Another semester comes to an end, and for the first time ever I’ve spent more quality time with my computer than with a good old fashioned book in order to complete my English class. Twitter, WordPress, and WordHoard have consumed my life and have completely flipped the world of Shakespeare around for me. I’ve never been a huge fan of the bard and I’m still not super interested investigating him any further than I’m required too. Having the internet there and the various digital tools to aid me definitely made this semester a lot more enjoyable than the fall semester where it was strictly reading Shakespeare’s works (with a hint of twitter).

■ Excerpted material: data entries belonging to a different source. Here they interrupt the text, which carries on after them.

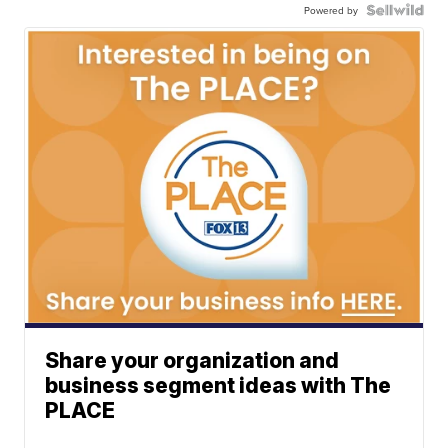
Powered by
Share your organization and
business segment ideas with The
PLACE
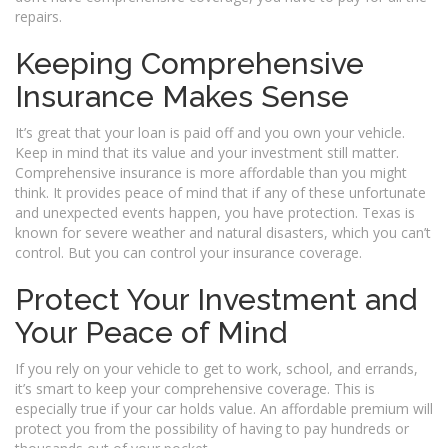
repairs.
Keeping Comprehensive
Insurance Makes Sense
It’s great that your loan is paid off and you own your vehicle.
Keep in mind that its value and your investment still matter.
Comprehensive insurance is more affordable than you might
think. It provides peace of mind that if any of these unfortunate
and unexpected events happen, you have protection. Texas is
known for severe weather and natural disasters, which you can’t
control. But you can control your insurance coverage.
Protect Your Investment and
Your Peace of Mind
If you rely on your vehicle to get to work, school, and errands,
it’s smart to keep your comprehensive coverage. This is
especially true if your car holds value. An affordable premium will
protect you from the possibility of having to pay hundreds or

The way we chose to investigate Hamlet this semester was by strictly looking for answers to our own questions. The problem with this is that we eliminated anything that we found that doesn’t necessarily fit with our hypothesis; we also tended to eliminate things that we didn’t find interesting. Scott B. Weingart (the scottbot irregular), mentioned in his blog entry entitled, Avoiding Traps, the ideas of sampling bias, selection bias, data dredging, cherry picking, confirmation bias, p-values, positive results bias, file drawer problem, and HARKing. I believe that all of the above are crucial to understanding the digital humanities fully and also, so we don’t make broad or incorrect assumptions about Shakespeare’s literature.



(Original Image from

Beware of Biases

Weingart defines a selection bias as “an error in choosing the individuals or groups to take part in a scientific study”, and a sampling bias is “that it undermined the external validity of a test (the ability of its results to be generalized to the rest of the population)”. So, for both of those to make sense in our classroom we would use our digital tools (WordHoard, WordSeer, Monk, TAPoR, and Voyeur) as the individuals taking part in our study and the sampling bias would simply be the results we garner from them. As we learnt throughout the semester some tools are simply not designed to work and analyze specific portions of the text. Some are better at looking at a specific scene and act (Phase 1), others are better at looking at whole scenes (Phase 2), and there are still some, that I get the sense, that are not great at doing work at either phase and would be better suited comparing the whole text to other works.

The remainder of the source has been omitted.